Сергей Леонидович явно признавал. Он сидел прямо, не касаясь спинки стула своей уютной полной спиной, повесив голову, и очень самокритично морщил лоб. У Татьяны Николаевны вид был уж совсем испуганный — съежившаяся, маленькая, нахохленная, постаревшая от испуга лет на десять. У Феденьки повязан новый галстук скучного кирпичного цвета. Он с любопытством оглядывал кабинет, в котором был, наверное, первый раз. Феденька ничего не боялся. Старшие лаборанты, машинистки, нянечки, дворники и уборщицы не боятся никого и ничего. Начальство приходит и уходит, жесточайшие реорганизационные штормы треплют учреждения, разрывая в клочки штатные расписания, а эти люди взирают на людскую суету с недоступной прочим смертным мудростью Экклесиаста.
Иван Никандрович особо посмотрел на своего заместителя.
— Мне бы хотелось выслушать ваше Мнение, Григорий Павлович, — сказал директор Эмме, явно желая разделить с ним ответственность за наше легкомыслие.

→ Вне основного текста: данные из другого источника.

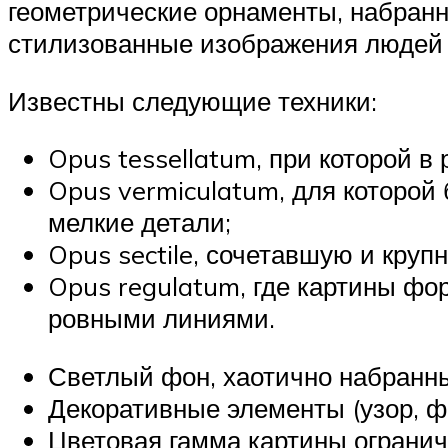
геометрические орнаменты, набран
стилизованные изображения людей 
Известны следующие техники:
Opus tessellatum, при которой 
Opus vermiculatum, для которой
мелкие детали;
Opus sectile, сочетавшую и круп
Opus regulatum, где картины фо
ровными линиями.
Светлый фон, хаотично набранн
Декоративные элементы (узор, ф
Цветовая гамма картины ограни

— Вы же знаете мое мнение, Иван Никандрович, — неожиданно твердо сказал Эмма. — Я могу лишь повторить его. Я считаю, что мы не можем и не должны даже пытаться разрешить все те сложнейшие проблемы, которые возникли в связи с созданием э… э… этого аппарата.
— Но что вы предлагаете конкретно? — с легчайшим нетерпением спросил Иван Никандрович.
— Я считаю, — сказал Эмма, — что следует обратиться к академическому начальству с просьбой решить вопрос о передаче э… э… этого аппарата.
— Как это передать? — вдруг распрямилась Татьяна Николаевна. — Как это передать? — Татьяна задышала, как дышат боксеры в перерыве между вторым и третьим раундами. — Это как продавали крепостных…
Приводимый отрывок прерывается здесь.